Laziness is the term that is used most frequently when talking about Haskell evaluation model. A more specific description is call-by-name evaluation with sharing. The latter means that the value of an expression is calculated at most once and reused. The former means that arguments passed to functions do not get evaluated until their value is needed. Let's have a look at some interesting examples. We will use undefined to help us trace the evaluation of our expressions. When undefined is evaluated an exception is thrown.

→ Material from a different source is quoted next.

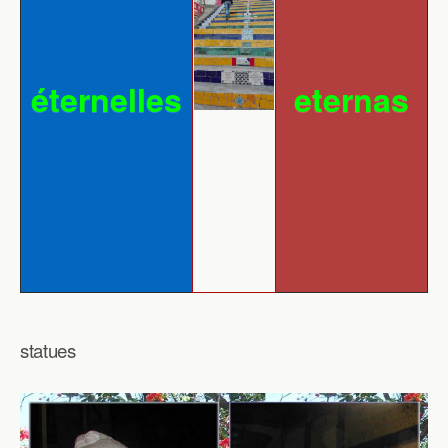
éternelles
eternas
statues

Try out the following in ghci.

undefined
let a = [1, 2, undefined, 3, 4]
take 2 a
take 3 a
drop 3 a
length a

The last two examples are really interesting. Although we take the element after undefined and traverse the list to calculate its length, no exceptions are thrown. This is because the (:) constructor is evaluated but not its arguments.

Infinite data structures

Laziness allows us to define infinite data structures.

let ones = 1 : ones

How would you evaluate this expression?

1 : ones
1 : (1 : ones)
1 : (1 : (1 : ones))
...

ones is an infinite list of 1s. Still all of the general list functions work on it.

take 20 ones
let twos = (+1) <$> ones
take 10 $ drop 100 twos

In strict languages, it is impossible to express infinite data structures this way since the argument of (:) would be evaluated before the expression (is), resulting in an infinite loop.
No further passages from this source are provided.